Coca-Cola Sued for Alleged Discrimination

A total of sixteen Black and Hispanic employees at the Coca-Cola soft drink company have filed a lawsuit claiming that they have been forced to work under conditions that can be categorized as being “a cesspool of racial discrimination,” reports the New York Daily News on Monday.

Published on March 20, 2012

The Brooklyn Federal Court lawsuit which was filed against two of the company’s five production plants in Maspeth and Elmsford, New York, accuses the popular soft drink manufacturer of maintaining racially discriminatory and hostile environments.

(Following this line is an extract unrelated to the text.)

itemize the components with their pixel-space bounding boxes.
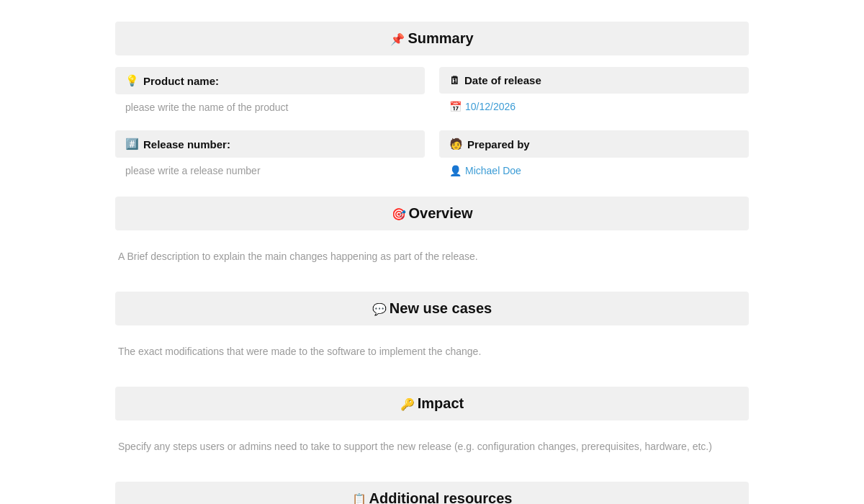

Sondra Walker, a merchandiser at the Maspeth plant, is one the workers claiming that she was ridiculed in a derogatory manner. She told the New York Daily News that she was referred to as ”nappy head and Aunt JaMamma” on the work floor without any disciplinary action taken against her verbal abuser.

The latest lawsuit is just one of a few that have been lodged against Coca-Cola over the years.  An April 1999 lawsuit filed by Black employees accused the company of erecting a corporate hierarchy in which Black employees were clustered at the bottom of the pay scale, averaging $26,000 a year less than White workers. 

In November 2000, in the largest settlement ever in a racial discrimination case, the Coca-Cola Company agreed to fork over more than $192 million to resolve the federal lawsuit brought by those Black employees which implemented changes in the way that the company manages, promotes and treats Black employees in the U.S.

In regards to the most recent discrimination allegations mentioned in the lawsuit against Coca-Cola, spokesperson Toney Anaya told the New York Daily News that such racial biases are not tolerated by the manufacturer.